Lemma 7.1.9.3 (Colimits in Oriented Fiber Products: Recognition). Let $F_0: \operatorname{\mathcal{C}}_0 \rightarrow \operatorname{\mathcal{C}}$ and $F_1: \operatorname{\mathcal{C}}_1 \rightarrow \operatorname{\mathcal{C}}$ be functors of $\infty $-categories and let $\overline{q}: K^{\triangleright } \rightarrow \operatorname{\mathcal{C}}_0 \vec{\times }_{\operatorname{\mathcal{C}}} \operatorname{\mathcal{C}}_1$ be a diagram satisfying the following conditions:
The composition $(\operatorname{ev}_0 \circ \overline{q}): K^{\triangleright } \rightarrow \operatorname{\mathcal{C}}_0$ is a colimit diagram in $\operatorname{\mathcal{C}}_0$.

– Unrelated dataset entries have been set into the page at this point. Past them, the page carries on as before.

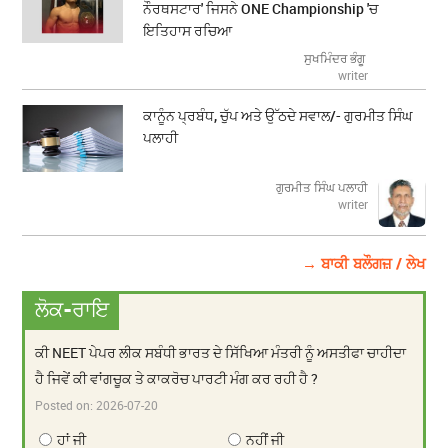
ਨੌਰਥਸਟਾਰ' ਜਿਸਨੇ ONE Championship 'ਚ
ਇਤਿਹਾਸ ਰਚਿਆ
ਸੁਖਮਿੰਦਰ ਭੰਗੂ
writer
ਕਾਨੂੰਨ ਪ੍ਰਬੰਧ, ਚੁੱਪ ਅਤੇ ਉੱਠਦੇ ਸਵਾਲ/- ਗੁਰਮੀਤ ਸਿੰਘ
ਪਲਾਹੀ
ਗੁਰਮੀਤ ਸਿੰਘ ਪਲਾਹੀ
writer
→ ਬਾਕੀ ਬਲੌਗਜ਼ / ਲੇਖ
ਲੋਕ-ਰਾਇ
ਕੀ NEET ਪੇਪਰ ਲੀਕ ਸਬੰਧੀ ਭਾਰਤ ਦੇ ਸਿੱਖਿਆ ਮੰਤਰੀ ਨੂੰ ਅਸਤੀਫਾ ਚਾਹੀਦਾ
ਹੈ ਜਿਵੇਂ ਕੀ ਵਾਂਗਚੂਕ ਤੇ ਕਾਕਰੋਚ ਪਾਰਟੀ ਮੰਗ ਕਰ ਰਹੀ ਹੈ ?
Posted on:
2026-07-20
ਹਾਂ ਜੀ
ਨਹੀਂ ਜੀ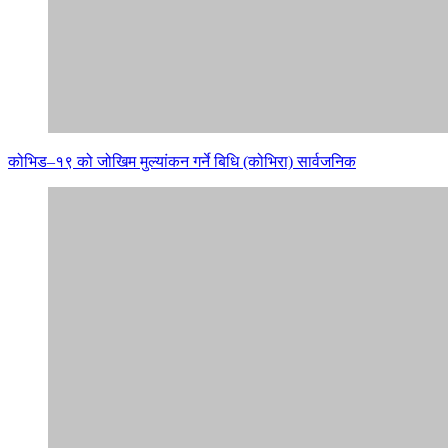
कोभिड–१९ को जोखिम मुल्यांकन गर्ने बिधि (कोभिरा) सार्वजनिक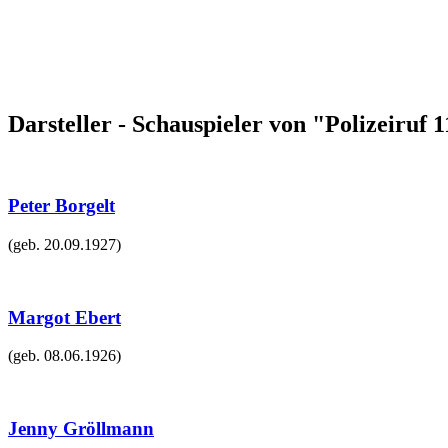
Darsteller - Schauspieler von "Polizeiruf 1
Peter Borgelt
(geb.
20.09.1927
)
Margot Ebert
(geb.
08.06.1926
)
Jenny Gröllmann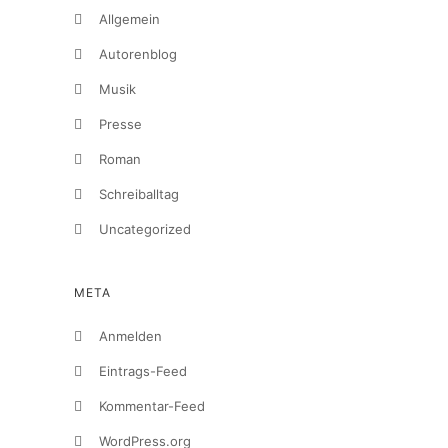
Allgemein
Autorenblog
Musik
Presse
Roman
Schreiballtag
Uncategorized
META
Anmelden
Eintrags-Feed
Kommentar-Feed
WordPress.org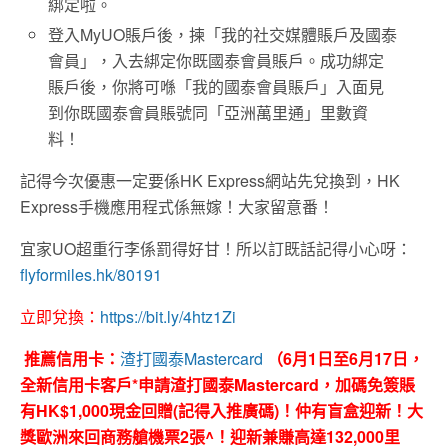
綁定啦。
登入MyUO賬戶後，揀「我的社交媒體賬戶及國泰
會員」，入去綁定你既國泰會員賬戶。成功綁定
賬戶後，你將可喺「我的國泰會員賬戶」入面見
到你既國泰會員賬號同「亞洲萬里通」里數資
料！
記得今次優惠一定要係HK Express網站先兌換到，HK
Express手機應用程式係無嫁！大家留意番！
宜家UO超重行李係罰得好甘！所以訂既話記得小心呀：
flyformiles.hk/80191
立即兌換：
https://bit.ly/4htz1Zi
推薦信用卡：
渣打國泰Mastercard
（6月1日至6月17日，
全新信用卡客戶*申請渣打國泰Mastercard，加碼免簽賬
有HK$1,000現金回贈(記得入推廣碼)！仲有盲盒迎新！大
獎歐洲來回商務艙機票2張^！迎新兼賺高達132,000里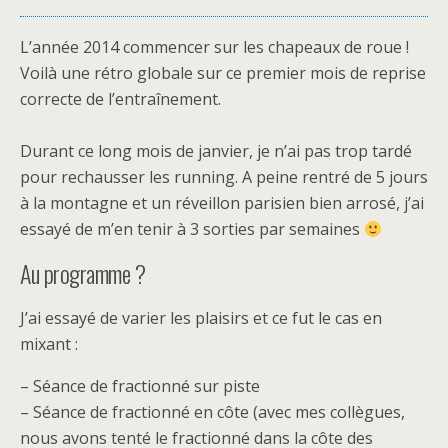
L’année 2014 commencer sur les chapeaux de roue !
Voilà une rétro globale sur ce premier mois de reprise
correcte de l’entraînement.
Durant ce long mois de janvier, je n’ai pas trop tardé
pour rechausser les running. A peine rentré de 5 jours
à la montagne et un réveillon parisien bien arrosé, j’ai
essayé de m’en tenir à 3 sorties par semaines
Au programme ?
J’ai essayé de varier les plaisirs et ce fut le cas en
mixant :
– Séance de fractionné sur piste
– Séance de fractionné en côte (avec mes collègues,
nous avons tenté le fractionné dans la côte des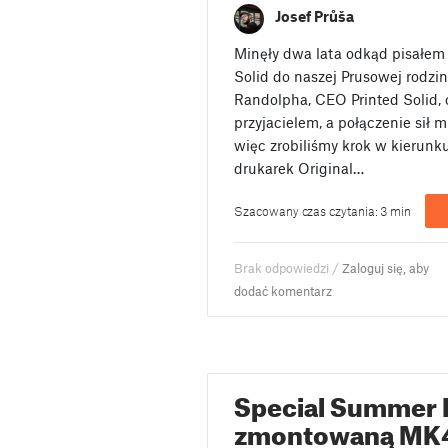
Josef Průša
Minęły dwa lata odkąd pisałem 
Solid do naszej Prusowej rodzi
Randolpha, CEO Printed Solid, 
przyjacielem, a połączenie sił m
więc zrobiliśmy krok w kierun
drukarek Original…
Szacowany czas czytania: 3 min
Brak odpowiedzi /
Zaloguj się, aby
dodać komentarz
Special Summer 
zmontowaną MK4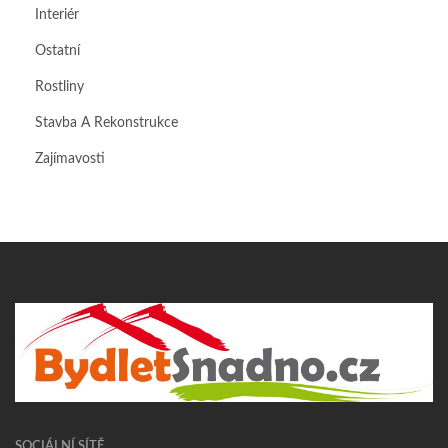
Interiér
Ostatní
Rostliny
Stavba A Rekonstrukce
Zajímavosti
SOCIÁLNÍ SÍTĚ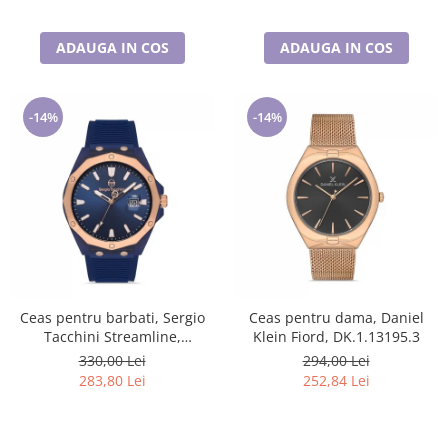
ADAUGA IN COS
ADAUGA IN COS
-14%
-14%
Ceas pentru barbati, Sergio
Ceas pentru dama, Daniel
Tacchini Streamline,
Klein Fiord, DK.1.13195.3
ST.1.10197.4
330,00 Lei
294,00 Lei
283,80 Lei
252,84 Lei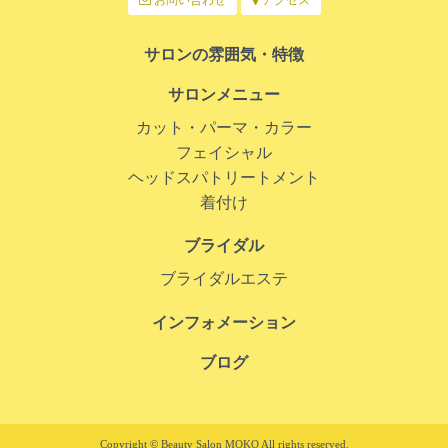
サロンの雰囲気・特徴
サロンメニュー
カット・パーマ・カラー
フェイシャル
ヘッドスパトリートメント
着付け
ブライダル
ブライダルエステ
インフォメーション
ブログ
Copyright © Beauty Salon MOKO All rights reserved.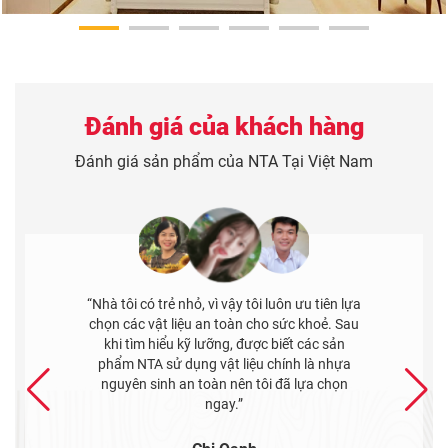
Đánh giá của khách hàng
Đánh giá sản phẩm của NTA Tại Việt Nam
“Tôi bị thu hút bởi các mẫu hoa văn của tấm
ốp NTA, hoạ tiết của chúng rất độc đáo. Rất
hợp với kiểu kiến trúc ngôi nhà của tôi. Tôi
cũng đánh giá cao sự chuyên nghiệp và tận
tình của nhân viên tư vấn tại đây.”
Anh Tuấn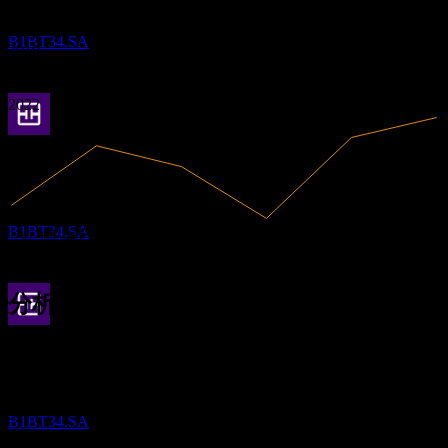
Truist Financial
1.23
2017
预估
2018
B1BT34.SA
2019
2020
2021
2022
除息
7
MAY
27
Truist Financial
预估
B1BT34.SA
100.96B
营收
31.53B
净利润
分析师评级
股息支付
95.23
平均目标价
8
最高预估为 102.42。
JUN
27
Truist Financial
来自过去6个月内的 11 条评分。这不是投资建议。
预估
买入
B1BT34.SA
27
%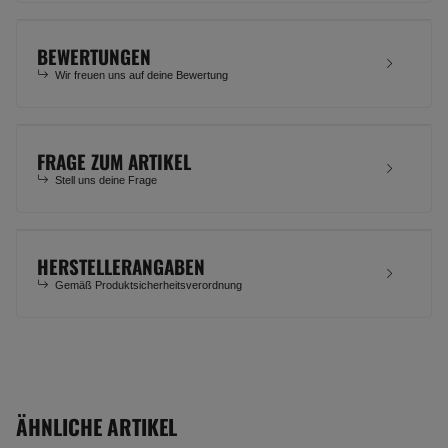
BEWERTUNGEN
Wir freuen uns auf deine Bewertung
FRAGE ZUM ARTIKEL
Stell uns deine Frage
HERSTELLERANGABEN
Gemäß Produktsicherheitsverordnung
ÄHNLICHE ARTIKEL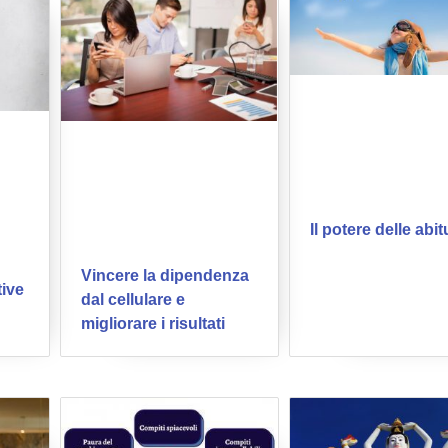
Il potere delle abit
a
Vincere la dipendenza
ive
dal cellulare e
migliorare i risultati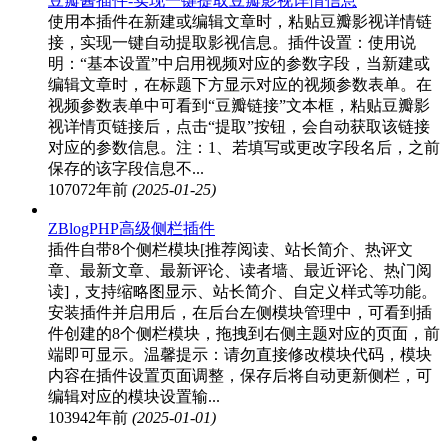
豆瓣酱插件-实现一键提取豆瓣影视详情信息
使用本插件在新建或编辑文章时，粘贴豆瓣影视详情链
接，实现一键自动提取影视信息。插件设置：使用说
明：“基本设置”中启用视频对应的参数字段，当新建或
编辑文章时，在标题下方显示对应的视频参数表单。在
视频参数表单中可看到“豆瓣链接”文本框，粘贴豆瓣影
视详情页链接后，点击“提取”按钮，会自动获取该链接
对应的参数信息。注：1、若填写或更改字段名后，之前
保存的该字段信息不...
10707
2年前
(2025-01-25)
ZBlogPHP高级侧栏插件
插件自带8个侧栏模块[推荐阅读、站长简介、热评文
章、最新文章、最新评论、读者墙、最近评论、热门阅
读]，支持缩略图显示、站长简介、自定义样式等功能。
安装插件并启用后，在后台左侧模块管理中，可看到插
件创建的8个侧栏模块，拖拽到右侧主题对应的页面，前
端即可显示。温馨提示：请勿直接修改模块代码，模块
内容在插件设置页面调整，保存后将自动更新侧栏，可
编辑对应的模块设置输...
10394
2年前
(2025-01-01)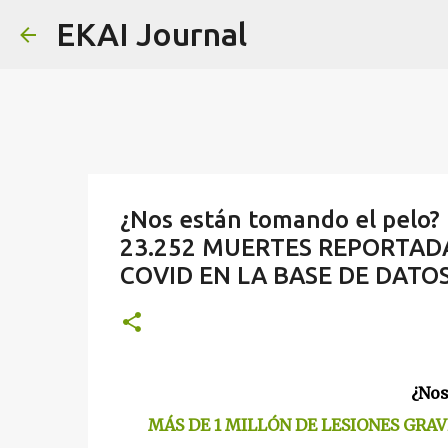
EKAI Journal
¿Nos están tomando el pelo
23.252 MUERTES REPORTADA
COVID EN LA BASE DE DATO
¿Nos
MÁS DE 1 MILLÓN DE LESIONES GRAV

The composition $(\operatorname{ev}_1 \circ \overline{q}): K^{\triangleright } \rightarrow \operatorname{\mathcal{C}}_1$ is a colimit diagram in $\operatorname{\mathcal{C}}_1$.
The composition $(F_0 \circ \operatorname{ev}_0 \circ \overline{q} ): K^{\triangleright } \rightarrow \operatorname{\mathcal{C}}$ is a colimit diagram in $\operatorname{\mathcal{C}}$.
Then $\overline{q}$ is a colimit diagram in the $\infty $-category $\operatorname{\mathcal{C}}_0 \vec{\times }_{\operatorname{\mathcal{C}}} \operatorname{\mathcal{C}}_1$.